> [Saved data entries]:
Start of Block

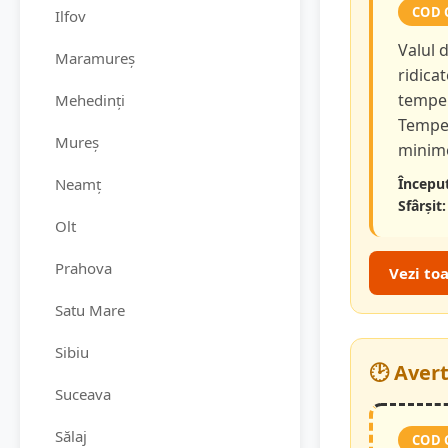
COD 
Ilfov
Valul 
Maramureș
ridicat
temper
Mehedinți
Temper
Mureș
minime
Neamț
Început
Sfârșit:
Olt
Prahova
Vezi to
Satu Mare
Sibiu
🕑 Aver
Suceava
Sălaj
COD 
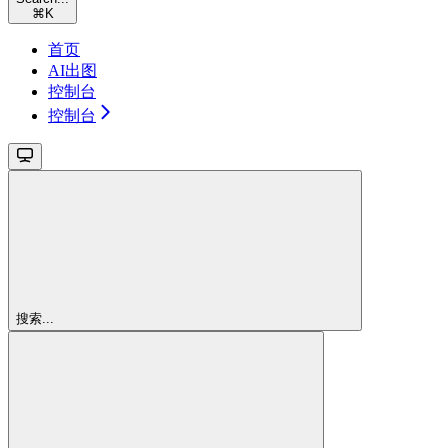
⌘
K
首页
AI出图
控制台
控制台
搜索...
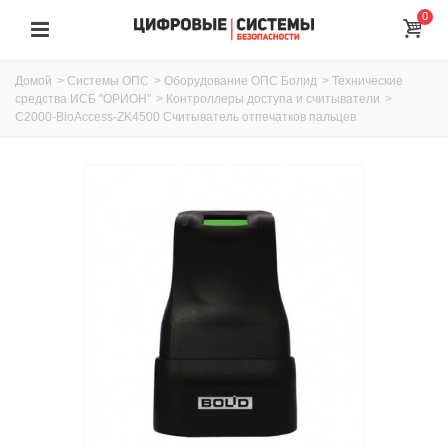
0
Домой
>
Системы ОПС
>
Оборудование ОПС Болид
>
Технические
средства ИСБ "ОРИОН"
>
Контроллеры доступа и считыватели
>
C2000-BioAccess-ZK4500 Считыватель отпечатков пальцев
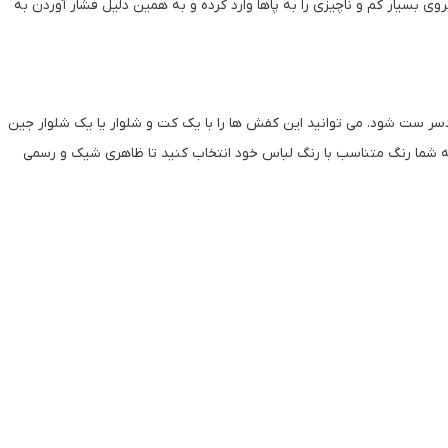
وی بسیار کم و ناچیزی را به پاها وارد کرده و به همین دلیل فشار آوردن به
ردسر ست شود. می توانید این کفش ها را با یک کت و شلوار یا یک شلوار جین
 شما رنگ متناسب با رنگ لباس خود انتخاب کنید تا ظاهری شیک و رسمی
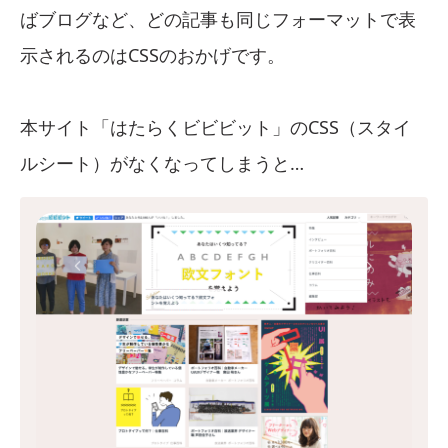
ばブログなど、どの記事も同じフォーマットで表
示されるのはCSSのおかげです。
本サイト「はたらくビビビット」のCSS（スタイ
ルシート）がなくなってしまうと…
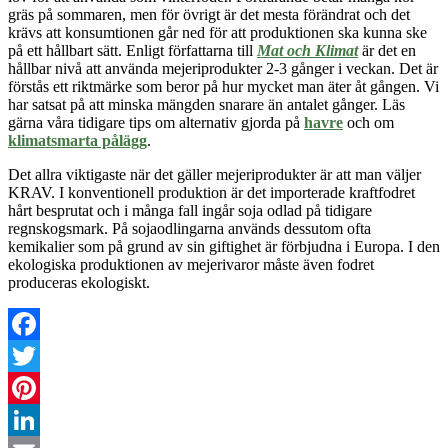
gräs på sommaren, men för övrigt är det mesta förändrat
och det
krävs att konsumtionen går ned för att produktionen ska kunna ske
på ett hållbart sätt. Enligt författarna till
Mat och Klimat
är det en
hållbar nivå att använda mejeriprodukter 2-3 gånger i veckan. Det är
förstås ett riktmärke som beror på hur mycket man äter åt gången. Vi
har satsat på att minska mängden snarare än antalet gånger.
Läs
gärna våra tidigare tips om alternativ gjorda på
havre
och om
klimatsmarta pålägg
.
Det allra viktigaste när det gäller mejeriprodukter är att man väljer
KRAV. I konventionell produktion
är det
importerade kraftfodret
hårt
besprutat och i
många
fall ingår soja odlad på tidigare
regnskogsmark. På sojaodlingarna används dessutom ofta
kemikalier som på grund av sin giftighet är förbjudna i Europa. I den
ekologiska produktionen av mejeri
varor
måste även fodret
produceras ekologiskt.
Facebook
Twitter
Pinterest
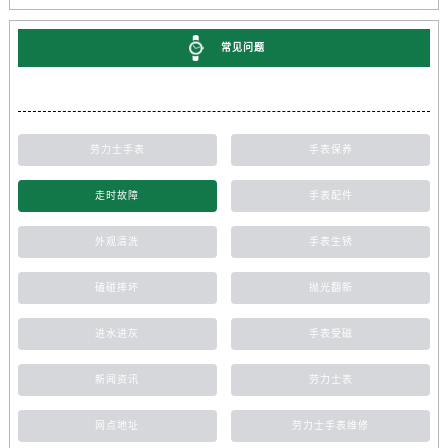
常见问题
劳力士手表
手表保养
走时故障
手表配件
外观清洗
手表生锈
磕碰摔坏
抛光翻新
进水进灰
手表受磁
新闻资讯
劳力士表
网点地址
劳力士手表维修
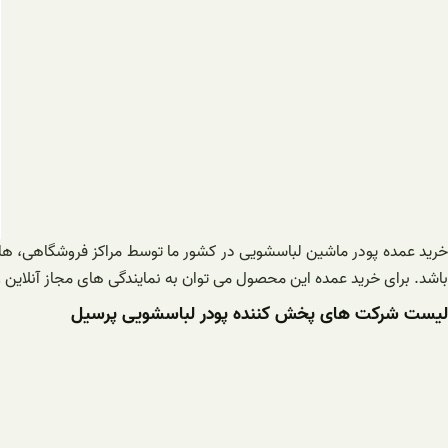
خرید عمده پودر ماشین لباسشویی در کشور ما توسط مراکز فروشگاهی، ه
باشد. برای خرید عمده این محصول می توان به نمایندگی های مجاز آنلاین
لیست شرکت های پخش کننده پودر لباسشویی پرسیل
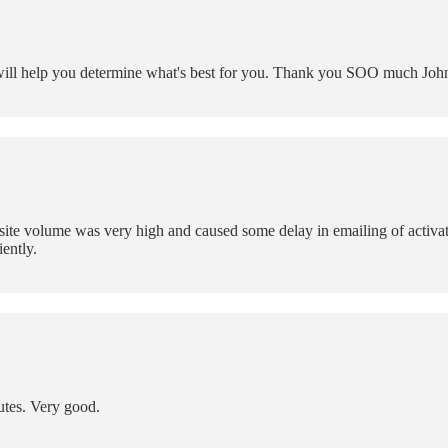
will help you determine what's best for you. Thank you SOO much Joh
site volume was very high and caused some delay in emailing of activati
iently.
utes. Very good.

End of Block

> [Required action]: For each line in the entries that contains the string "produktionen", make a copy.

> [Your response]:
krävs att konsumtionen går ned för att produktionen ska kunna ske
ekologiska produktionen av mejeri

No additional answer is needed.